CT perfusion, portable MRI viable alternatives for evaluating dizziness

CT perfusion and portable MRI are clinically viable and cost-effective alternatives to typical CT or CT angiography (CTA) imaging for evaluating dizziness in patients presenting to the emergency department (ED), according to research presented at the American Roentgen Ray Society (ARRS) annual meeting.

A team led by Kyle Tegtmeyer, MD, of Yale University in New Haven, CT, shared findings that suggest that if high-field MRI is not available for assessing dizziness in ED patients, then either CT perfusion or portable MRI "provides the highest utility," with incremental cost-effectiveness over CT/CTA of less than $6,000 per quality-adjusted life-years (QALYs).

Although ischemic stroke is fairly rare as a cause of dizziness in the ED setting, it can be difficult to discern whether dizziness is caused by nonischemic factors -- a problem that presents a "diagnostic dilemma" for ED clinicians, Tegtmeyer and colleagues noted.

"This dilemma is further hindered by the poor sensitivity of CT and CTA for posterior fossa strokes," they wrote.

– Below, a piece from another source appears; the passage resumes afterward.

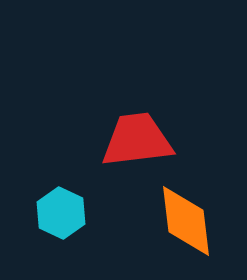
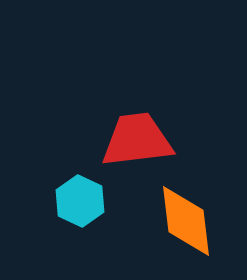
cyan hexagon: moved 19 px right, 12 px up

Previous research has suggested that MRI offers high sensitivity for detecting posterior fossa strokes, although conventional MRI may not be readily available in all practice settings, the group explained. That's why other imaging strategies such as portable MRI and CT perfusion could help, especially since they may have higher sensitivity than CT/CTA.

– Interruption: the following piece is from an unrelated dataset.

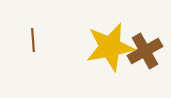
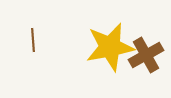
brown cross: moved 1 px right, 4 px down
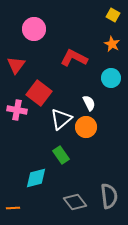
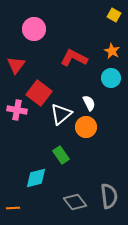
yellow square: moved 1 px right
orange star: moved 7 px down
white triangle: moved 5 px up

Tegtmeyer's group explored the cost-effectiveness of portable MRI and CTP for stroke evaluation compared with standard-of-care imaging with CT and CTA, conducting a model study that consisted of a simulated cohort of patients who would not be candidates for acute thrombolysis or thrombectomy in the case of underlying stroke. The group estimated costs using the U.S. Centers for Medicare and Medicaid Services (CMS) physician fee schedule for imaging examinations and previously reported costs of preventive care, recurrent stroke, and stroke disability and measured outcomes by quality-adjusted life-years (QALYs).

The group found the following:

Comparison of types of imaging to assess dizziness in patients presenting to the ED
Type of exam Cost QALYs*
Noncontrast CT head exam $12,377 0.81
CTA $14,254 0.99
Portable MRI $15,389 1.19
CT perfusion (in conjunction with CT/CTA) $16,073 1.24
*The higher the QALY value, the more benefit

"[Our] model suggests a greater cost-effectiveness [in terms of QALYs] of portable MRI and CT perfusion compared to commonly used CT/CTA evaluation of dizziness in ED settings," Tegtmeyer and colleagues concluded. "Where access to conventional MRI is limited, these modalities may be the preferred option to maximize long-term outcomes and cost of care."